Updated: Apr 21, 2022

UM Lead Dr Sarah Welsh has won a prestigious ACED Project Award for a project entitled 'Comprehensive genomic analysis of tumour and host interactions in the genesis of kidney cancer'.


In 2021 ACED, Cancer Research UK’s transatlantic alliance which focuses on the early detection of cancer, issued a strategic funding call asking: Can the early detection of cancer be informed by an improved understanding of disease progression from early pre-malignant changes to consequential cancer? We are delighted that Dr Welsh's project was one of five successful awards, four of which involve Cambridge researchers. The International Alliance for Cancer Early Detection (ACED) is a partnership between Cancer Research UK, University College London, the Canary Center at Stanford University, the University of Cambridge, the Knight Cancer Institute at OHSU and the University of Manchester. Its aim is to unite world-leading researchers to tackle the biggest challenges in early cancer detection, which remains an area of unmet clinical need. To date, ACED's total spend on funded research is now over £8.5m and $5m.
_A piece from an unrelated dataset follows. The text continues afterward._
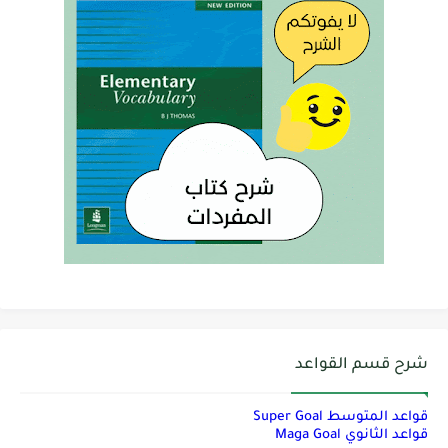
شرح قسم القواعد
قواعد المتوسط Super Goal
قواعد الثانوي Maga Goal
Dr Welsh has described the planned project as follows:

"Renal cell cancer (RCC) is the 7th commonest cancer and the most lethal urological malignancy with 50% of patients dying from their disease. Small renal masses (SRMs; <4cm) represent a stage of RCC where progression and prognosis varies. Some SRMs never need intervention but current standard of care is surgical resection with significant risks. There is an urgent unmet clinical need to identify, at the point of diagnosis, which are likely to progress, and which are unlikely to cause future harm and avoid over-treatment. This project will use novel DNA and RNA ‘molecular archaeology’ techniques (that look at current genomic evidence to understand past key genomic events that led to cancer) to time when these events occurred (n=240 patients) in RCCs. By mapping molecular archaeology with tumour growth rates from 3D CT images we will identify whether the timing of genomic events can assess progression once an RCC is detected. We will also determine whether the downstream effects of key genomic events (using RNAseq and TCRseq) correlate with progression and the timing of the earliest progression defining changes. The project will use paired blood, multi-region sampled RCCs and normal kidney, and serial CT scans from two complementary translational research trials at the UK’s highest volume RCC centres in a new collaboration. This will enable development of a multiparametric test to allow clinicians to tailor treatment according to how we think their tumour will progress and, if detectable in blood, addresses the urgent need to develop an RCC screening test."